The portfolios use passive funds where it is appropriate to do so and they are available and use actively managed funds where they believe the opportunity to deliver higher returns is greatest or where passive funds are not an option.
The higher the risk of the portfolio within the range, the greater the potential for volatility, positive returns on the upside and losses in down markets.
Each of the Multi-Asset portfolios within the range provide diversification across a range of different underlying funds, fund managers, geographical regions and asset classes.
Clients can stay invested in the service through the accumulation and decumulation phases of their lives as their risk profile changes.
Reasons to invest
- Experience: One of the most experienced and highly regarded multi-asset multi-manager investment teams in the UK market, headed by John Husselbee
- Diversification: Each portfolio provides diversification across a range of different funds, fund managers, geographical regions and asset classes
- Long-term flexibility: Investors can switch between the range of portfolios as their risk profile and objectives change during the accumulation and decumulation phases of their lives
- Rigorous process: The investment process is designed to deliver the outcome expected by investors and aims to generate maximum returns for each target risk portfolio within the pre-determined volatility ranges
- Added value: We seek to add value through each of strategic and quarterly asset allocation, fund selection and portfolio construction
- Costs: We aim to keep costs to a minimum and are often able to invest in underlying funds on better terms than those commonly available
Our Investment Process
A range of portfolios for different risk profiles

Fund insights


Multi-Asset team
Headed by John Husselbee, who has nearly 40 years of industry experience, the seven-strong Multi-Asset team comprises multi-manager, equity and fixed income specialists. James Klempster (who joined Liontrust in 2021 from Momentum Global Investment Management) is Deputy Head and Head of Equities, Phil Milburn (2018 from Kames Capital) is Head of Rates and Donald Phillips (2018 from Baillie Gifford) is Head of Credit. Anthony Chemla, who joined in April 2023 from atomos where he was lead Portfolio Manager for DFM portfolios and co-Portfolio Manager of the MPS, and Sharmin Rahman, who joined in August 2022 having previously been a Senior Portfolio Manager and Analyst at AXA Investment Managers, are both Investment Managers. Fund Analyst David Salisbury joined in 2022 from 4 Shires Asset Management.
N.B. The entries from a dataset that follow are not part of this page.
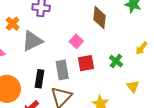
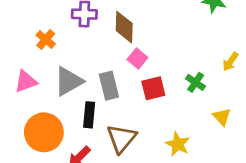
brown diamond: (99, 18) -> (124, 27), moved
gray triangle: (32, 41) -> (69, 81), moved
gray rectangle: (62, 70) -> (109, 86), moved

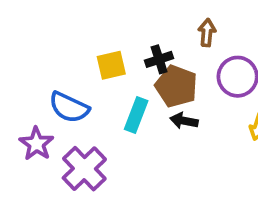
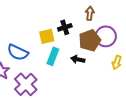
yellow square: (111, 65) -> (47, 36), moved
brown pentagon: (176, 86) -> (90, 40), moved, turned 30

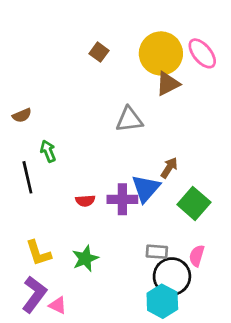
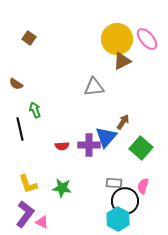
brown square: (99, 52) -> (29, 38), moved
brown semicircle: (22, 115) -> (16, 84), turned 56
green star: (85, 259) -> (62, 188), turned 30

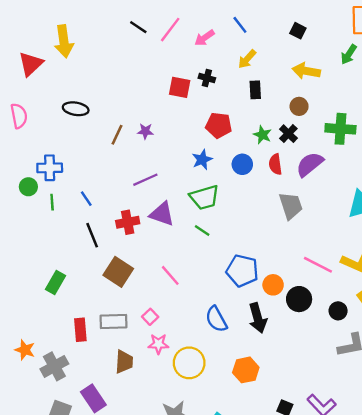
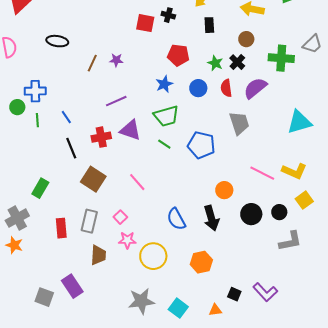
blue pentagon: (242, 271) -> (201, 145), moved
black circle: (299, 299) -> (251, 214), moved
gray rectangle: (113, 322) -> (89, 221), turned -75
gray cross: (54, 366) -> (17, 218), moved

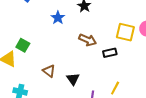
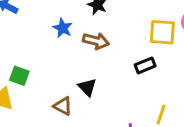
brown arrow: (88, 40) -> (96, 41), moved
black triangle: (73, 79) -> (87, 87), moved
"A key objective in terms of performance is to strive to 'win over the long term by not losing.' We aim to achieve this by seeking to manage risk and limit losses in falling markets to enhance long-term returns in each risk target."
Key Risks
Past performance is not a guide to future performance. The value of an investment and the income generated from it can fall as well as rise and is not guaranteed. You may get back less than you originally invested. The issue of units/shares in Liontrust Funds may be subject to an initial charge, which will have an impact on the realisable value of the investment, particularly in the short term. Investments should always be considered as long term.
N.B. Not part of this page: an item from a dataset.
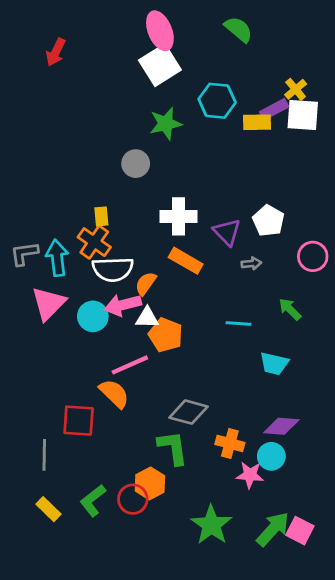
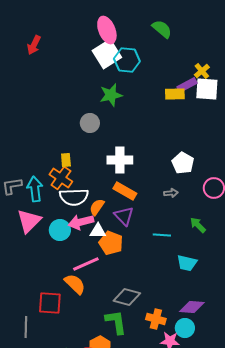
cyan hexagon: (217, 101) -> (127, 60), moved
purple triangle: (227, 232) -> (124, 216), moved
Some of the Funds and Model Portfolios managed by the Multi-Asset Team have exposure to foreign currencies and may be subject to fluctuations in value due to movements in exchange rates. The majority of the Funds and Model Portfolios invest in Fixed Income securities indirectly through collective investment schemes. The value of fixed income securities will fall if the issuer is unable to repay its debt or has its credit rating reduced. Generally, the higher the perceived credit risk of the issuer, the higher the rate of interest. Bond markets may be subject to reduced liquidity. Some Funds may have exposure to property via collective investment schemes. Property funds may be more difficult to value objectively so may be incorrectly priced, and may at times be harder to sell. This could lead to reduced liquidity in the Fund. Some Funds and Model Portfolios also invest in non-mainstream (alternative) assets indirectly through collective investment schemes. During periods of stressed market conditions non-mainstream (alternative) assets may be difficult to sell at a fair price, which may cause prices to fluctuate more sharply.
Disclaimer
The issue of units/shares in the Liontrust Multi-Asset Funds may be subject to an initial charge, which will have an impact on the realisable value of the investment, particularly in the short term. Investments should always be considered as long term. For the Multi-Asset Model Portfolios, any performance shown represents model portfolios which are periodically restructured and/or rebalanced. Actual returns may vary from the model returns. There is no certainty the investment objectives of the portfolio will actually be achieved, and no warranty or representation is given to this effect, whether express or implied. The portfolios therefore should be considered as long-term investments.